The following code snippet takes the two input files, converts them into arrays, and prints out the arrays:
import csv
# Load text matching module
from fuzzywuzzy import fuzz
from fuzzywuzzy import process
# Import reference and test lists and assign to variables
ref_doc = csv.reader(open('ref.csv', 'rb'), delimiter=",", quotechar='|')
test_doc = csv.reader(open('test.csv', 'rb'), delimiter=",", quotechar='|')

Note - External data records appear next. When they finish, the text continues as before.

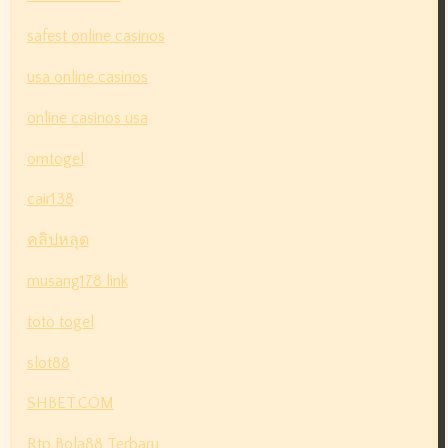
safest online casinos
usa online casinos
online casinos usa
omtogel
cair138
คลิปหลุด
musang178 link
toto togel
slot88
SHBET.COM
Rtp Bola88 Terbaru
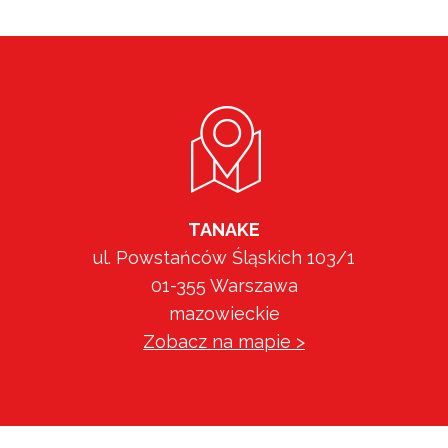
TANAKE
ul. Powstańców Śląskich 103/1
01-355 Warszawa
mazowieckie
Zobacz na mapie >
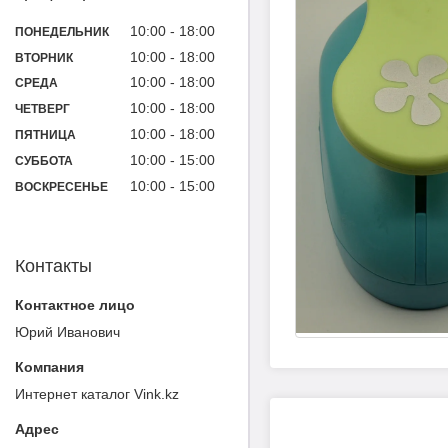
10:00
18:00
ПОНЕДЕЛЬНИК
10:00
18:00
ВТОРНИК
10:00
18:00
СРЕДА
10:00
18:00
ЧЕТВЕРГ
10:00
18:00
ПЯТНИЦА
10:00
15:00
СУББОТА
10:00
15:00
ВОСКРЕСЕНЬЕ
Контакты
Юрий Иванович
Интернет каталог Vink.kz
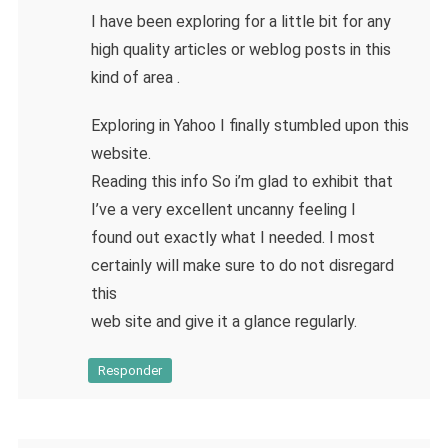
I have been exploring for a little bit for any
high quality articles or weblog posts in this
kind of area .
Exploring in Yahoo I finally stumbled upon this
website.
Reading this info So i’m glad to exhibit that
I’ve a very excellent uncanny feeling I
found out exactly what I needed. I most
certainly will make sure to do not disregard
this
web site and give it a glance regularly.
Responder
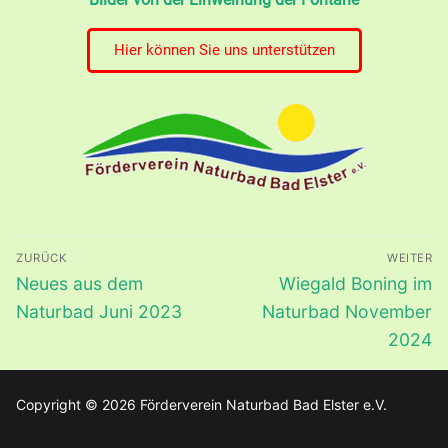
Hier können Sie uns unterstützen
ZURÜCK
WEITER
Neues aus dem
Wiegald Boning im
Naturbad Juni 2023
Naturbad November
2024
Copyright © 2026 Förderverein Naturbad Bad Elster e.V.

# Define the arrays into which to load these lists
ref = []
test = []
# Assign the reference and test docs to arrays
for row in ref_doc:
ref.append(row)
for row in test_doc:
test.append(row)
# Print the arrays to make sure this all worked properly
# before we procede to run matching operations on the arrays
print ref, "\n\n\n", test
The problem is that this script works as expected when I run it in IDLE, but returns the following error when I call it from bash:
['one', 'two']
Traceback (most recent call last):
File "csvimport_orig.py", line 4, in <module>
from fuzzywuzzy import fuzz
File "/Library/Frameworks/Python.framework/Versions/2.7/lib/python2.7/site-packages/fuzzywuzzy/fuzz.py", line 32, in <module>
import utils
File "/Library/Frameworks/Python.framework/Versions/2.7/lib/python2.7/site-packages/fuzzywuzzy/utils.py", line 6, in <module>
table_from=string.punctuation+string.ascii_uppercase
AttributeError: 'module' object has no attribute 'punctuation'
Is there something I need to configure in bash for this to work properly? Or is there something fundamentally wrong that IDLE is not catching? For simplicity's sake, I don't call the fuzzywuzzy module in this snippet, but it works as expected in IDLE.
Eventually, I'd like to use pylevenshtein but am trying to see if my use for this script has value before I put the extra time in making that work.
Thanks in advance.